Claire Yaffa took her first photograph 49 years ago when her son was 18 months old and it was the beginning of her journey, first as a mother, then as a photographer. She has worked extensively for The New York Times and Associated Press. Her photographs have appeared in countless influential publications and have been exhibited at major venues in the US and around the world.
As photographers we realize, it is not the camera, but ourselves that create a photograph. The photograph comes from many different sources. We take a photograph of a meaningful occasion, to commemorate and remember a celebration of a time passed. When we are no longer here, will it also disappear because we are not? Photography, from its inception, has created an inviolable presence of the past. It has helped to preserve memories of our lives and the meaningfulness of those we have loved and perhaps lost. As photographers, we point our camera at something that catches our eye or imagination. When this happens, perhaps not knowing why, we begin a discovery of not only who we are, but also what it is we most care about.
As a photographer I ask, “Who are you? What do you want to say? What have you learned? What do you care about with your heart and soul? Is it just a pretty picture you want to take or is it just because of who you are?” Photography has enabled so many people to notice the world around them, whether captured with their iPhones or their Leica cameras. It is gratifying to see many people photographing and able to appreciate what they are seeing.

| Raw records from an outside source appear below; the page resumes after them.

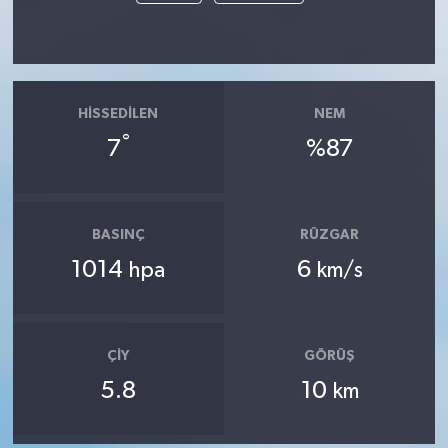
HISSEDILEN
NEM
°
7
%87
BASINÇ
RÜZGAR
1014
6
hpa
km/s
ÇIY
GÖRÜŞ
5.8
10
km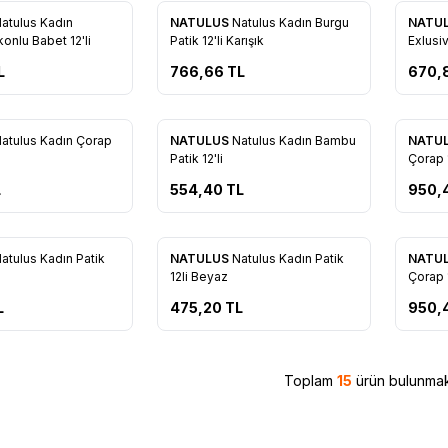
atulus Kadın
NATULUS
Natulus Kadın Burgu
NATU
re Ekle
Favorilere Ekle
Favo
konlu Babet 12'li
Patik 12'li Karışık
Exlusiv
Siyah
L
766,66
TL
670,
atulus Kadın Çorap
NATULUS
Natulus Kadın Bambu
NATU
re Ekle
Favorilere Ekle
Favo
Patik 12'li
Çorap 1
L
554,40
TL
950,
Tükendi
Tükendi
atulus Kadın Patik
NATULUS
Natulus Kadın Patik
NATU
re Ekle
Favorilere Ekle
Favo
12li Beyaz
Çorap 1
L
475,20
TL
950,
Toplam
15
ürün bulunmak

However, sometimes a thought appears and they wonder what will they do with all the photographs they are taking. There is so much to see. With the ability of cameras and technology today, we are able to share ourselves and what we are responding to with all who are willing to pay attention to what we are doing.
“Are you a serious photographer?” Alexander Liberman asked me. He cautioned me, which I have never forgotten, “Claire, do be careful not to make your photographs too precious.” Lisette Model, whom I had the privilege to know said, “Claire, never take a photograph unless it hits you in the pit of your stomach.”
The photographs I selected for this Leica chapter I hope remain true to them. Whether it was the first photograph I ever took, which was of my son 49 years ago, or my project of children as an endangered species – the homeless, abused, children with AIDS in this country, Potter’s Field, where children are buried, having no one to pay for a burial, Holocaust survivors, hidden children and Christian rescuers before they are forgotten – and also the beauty which surrounds us. I used my camera to call attention to problems in our society, becoming in the tradition of Cornell Capa, “a concerned photographer.”
Why do we take a photograph? Are we trying to cheat the inequities and the brief time we might have in our life. We grab or take the photograph. We want to live, to continue our lives, to see, to be in this world, perhaps to share what we care about. We want to be able to make a difference in the subjects we choose to photograph. We want to be remembered, as we all do. Life is not always the way we expect it to be. The wonders are there, even if you do not see them, feel them or choose not to photograph them; they become a part of you. Each day reveals pleasure and pain. Life is an adventure. You travel with yourself and your camera. It is your decision what you photograph. This decision depends on your life and who you are. You have many choices.
We are ourselves. This is who we are. When you share yourselves with your camera, it is an opportunity to express your realization of life’s beauty and fragility. The happiness and sadness resides in us. It is our choice to discover how to convey the feelings of who we are and what we want to say.